Wednesday, February 10, 2010

The flame! The flame!

All of my post titles during the Olympics will be breathless exclamations!

Hundreds of islanders gathered in the Cove this morning at 5:45 to watch the Olympic flame travel down the hill from BICS to the pier where there were some ceremonies, thank you's, draws for prizes and singing of Oh Canada and Lorne Warr's new Bowen Island song.

There was a whole mix of people out, reflecting I think the overall mood of things.  Some were cynical, some were genuinely excited, some were really trying hard to get excited, and some were a little over the top excited.  There was a small dissenting crowd led by a runner who proceeded the flame with her own "shame" torch and a sign advocating for more housing and services for the poor instead of spending money on games.

I have to say that Olympics is creating tons of cognitive dissonance in me.   As a kid, I loved the winter games, and was a devoted watcher of them every time they came around.  I wanted to be a luger, and a distant relative of mine, Vic Emery, was a bobsled driver who won a gold medal for Canada in 1964.  When I was a kid I sent him designs for the 1980 Canadian bobsled team colours.

My favourite games of all time were probably the 1988 Calgary games, and of course the Canadian hockey teams winning gold in 2002 was an all time highlight.  Since then, things have changed for me.  As a life long hockey fan, my love of the sport has waned considerably in recent years, due largely to the way the NHL has been run.  That all started with the lockout in 2004, and I have never really recovered an interest in hockey since then.  And then of course in 2006, the Canadian men's team broke my heart with an appalling performance at Turin.  They played hubristic hockey with an entitlement mindset and they got creamed.  That was the final straw for me.

When the games were announced for Vancouver in 2003 I have to admit I was excited, but a number of events over the years dampened my enthusiasm for them.  I think the first thing that made me cynical was the logo. The organizing committee has made a big effort to include First Nations in the planning and execution of the games, but I was in the First Nations Summit offices the day the inukshuk logo was unveiled.  With a deep and world renowned genera of visual art springing from the indigenous west coast of Canada everyone thought that a logo featuring a west coast design would be a natural.  To have chosen an indigenous image from 5000kms away, that has no relevance in this part of the world was a huge message to First Nations communities here, and it was received as a slap in the face.  

That was the beginning.  Since then there was been the two years of destruction, demolition and paving of the mountain across from me, which has left an incredible scar and a devastated arbutus forest.  All of that was unnecessary as a tunnel by-pass was a viable option.  in recent months the security situation has been ramped up and now there are security guards roaming anywhere flexing their minimal muscles.  there have been many little irritants over the years that have added up and until now, very few credits in the other column.  One has the feeling that VANOC and the IOC get their way with anything they want to do and so they have done very little to provide little exciting things along the way.  Ask the folks in Whistler.

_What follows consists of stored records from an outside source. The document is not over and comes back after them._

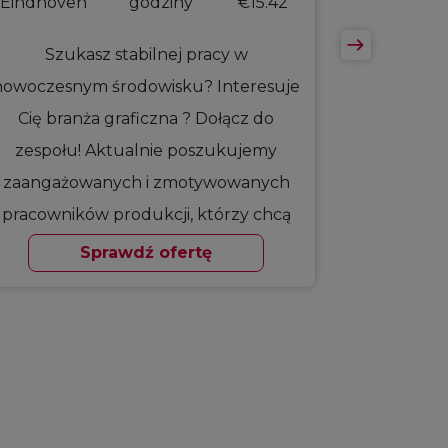
Eindhoven
godziny
€15.42
Szukasz stabilnej pracy w
nowoczesnym środowisku? Interesuje
Cię branża graficzna ? Dołącz do
zespołu! Aktualnie poszukujemy
zaangażowanych i zmotywowanych
pracowników produkcji, którzy chcą
pracować…
Sprawdź ofertę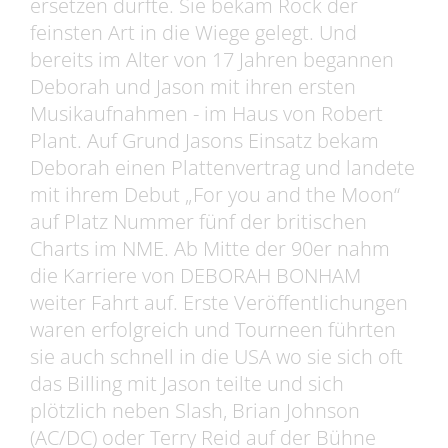
ersetzen durfte. Sie bekam Rock der
feinsten Art in die Wiege gelegt. Und
bereits im Alter von 17 Jahren begannen
Deborah und Jason mit ihren ersten
Musikaufnahmen - im Haus von Robert
Plant. Auf Grund Jasons Einsatz bekam
Deborah einen Plattenvertrag und landete
mit ihrem Debut „For you and the Moon“
auf Platz Nummer fünf der britischen
Charts im NME. Ab Mitte der 90er nahm
die Karriere von DEBORAH BONHAM
weiter Fahrt auf. Erste Veröffentlichungen
waren erfolgreich und Tourneen führten
sie auch schnell in die USA wo sie sich oft
das Billing mit Jason teilte und sich
plötzlich neben Slash, Brian Johnson
(AC/DC) oder Terry Reid auf der Bühne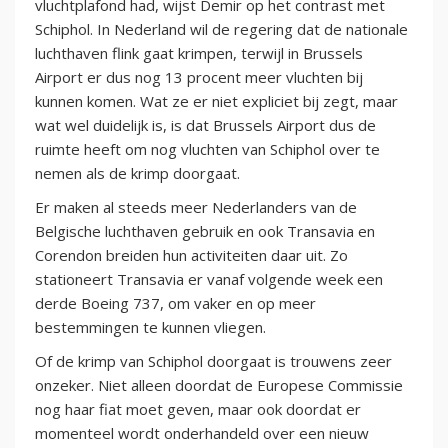
vluchtplafond had, wijst Demir op het contrast met
Schiphol. In Nederland wil de regering dat de nationale
luchthaven flink gaat krimpen, terwijl in Brussels
Airport er dus nog 13 procent meer vluchten bij
kunnen komen. Wat ze er niet expliciet bij zegt, maar
wat wel duidelijk is, is dat Brussels Airport dus de
ruimte heeft om nog vluchten van Schiphol over te
nemen als de krimp doorgaat.
Er maken al steeds meer Nederlanders van de
Belgische luchthaven gebruik en ook Transavia en
Corendon breiden hun activiteiten daar uit. Zo
stationeert Transavia er vanaf volgende week een
derde Boeing 737, om vaker en op meer
bestemmingen te kunnen vliegen.
Of de krimp van Schiphol doorgaat is trouwens zeer
onzeker. Niet alleen doordat de Europese Commissie
nog haar fiat moet geven, maar ook doordat er
momenteel wordt onderhandeld over een nieuw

So there is great spirit around here, but I'm not feeling it.  Until this month there has been very little community oriented events around the Olympics...no street hockey tournaments, no go-kart races, that kind of thing.  Now of course, Vancouver is wide open and lots of free things are going on, and we'll head into town to catch some of them, but I'm ambivalent.  I'm trying to get excited, but it's not working. I'm content just to skate through the next couple of weeks and be with what is, finding a middle ground between over the top boosterism and downright cynical contempt!

We'll have some fun, but I can't help wondering how, in the end, we will pay for all of this.  This endeavour seems totally imprudent - like taking a round the world cruise when you have just lost your job.  It is costing our province $6 billion dollars that we don't have and we will pay for that in service cuts in years to come.  Had these games been financed privately and run to cover their costs, I would have no problem I think with things.  But we're going into deep debt to pay for these games and that is going to hurt.

So I'm ambivalent.  I'll take in what is offered, and hope Canada does well, and I won't "ruin it" for others but I'm having a hard time getting up for it.

1 comment:

  1. Hard to put words to the feelings, eh? It's amusing getting ambushed by super-boosters.